Model Benchmarks vs Task Evals

LLM model evaluations look at overall macro performance of LLMs at an array of tasks and LLM system evaluations — also referred to as LLM task evaluations — are more system and use-case specific, evaluating components an AI engineer building an LLM app can control (i.e. the prompt template or context).

Since the term “LLM evals” gets thrown around interchangeably, this distinction is sometimes lost in practice. It’s critical to know the difference, however.

Why? Often, teams consult LLM leaderboards and libraries when such benchmarks may not be helpful for their particular use case. Ultimately, AI engineers building LLM apps that plug into several models or frameworks or tools need a way to objectively evaluate everything at highly specific tasks – necessitating system evals that reflect that fact.

“LLM system evaluations — also referred to as LLM task evaluations — are more system and use-case specific, evaluating components an AI engineer building an LLM app can control.”

LLM model evals are focused on the overall performance of the foundational models. The companies launching the original customer-facing LLMs needed a way to quantify their effectiveness across an array of different tasks.

LLM Model Evals diagram

In contrast, LLM system evaluation, also sometimes referred to as LLM task evaluation, is the complete evaluation of components that you have control of in your system. The most important of these components are the prompt (or prompt template) and context. LLM system evals assess how well your inputs can determine your outputs.

LLM system evaluation may, for example, hold the LLM constant and change the prompt template. Since prompts are more dynamic parts of your system, this evaluation makes a lot of sense throughout the lifetime of the project. For example, an LLM can evaluate your chatbot responses for usefulness or politeness, and the same eval can give you information about performance changes over time in production.

LLM System Evals diagram

There are a lot of common LLM evaluation metrics being employed today, such as relevance, hallucinations, question-answering accuracy, toxicity, and retrieval-specific metrics.
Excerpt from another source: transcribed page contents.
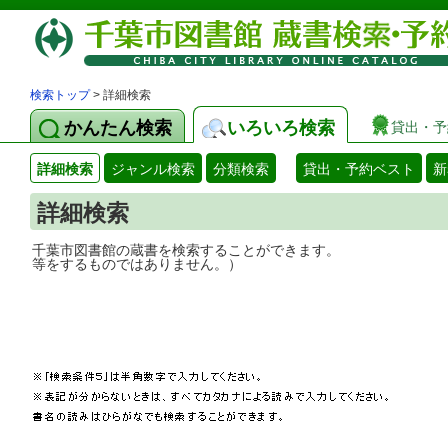
検索トップ
> 詳細検索
かんたん検索
いろいろ検索
貸出・予
詳細検索
ジャンル検索
分類検索
貸出・予約ベスト
新
詳細検索
千葉市図書館の蔵書を検索することができ
等をするものではありません。）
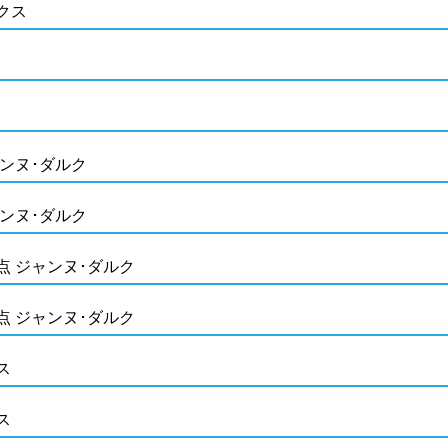
クス
ャンヌ･ダルク
ャンヌ･ダルク
点 ジャンヌ･ダルク
点 ジャンヌ･ダルク
ス
ス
However, most teams handcraft metrics based on their business use cases. Each one of these LLM system evals will have different templates based on what is being evaluated.

What are you Evaluating?

When evaluating LLM applications, the primary focus is on three key areas: the task, historical performance, and golden datasets. Task-level evaluation ensures that the application is performing well on specific use cases, while historical traces provide insight into how the application has evolved over time. Meanwhile, golden datasets act as benchmarks, offering a consistent way to measure performance against well-established ground truth data.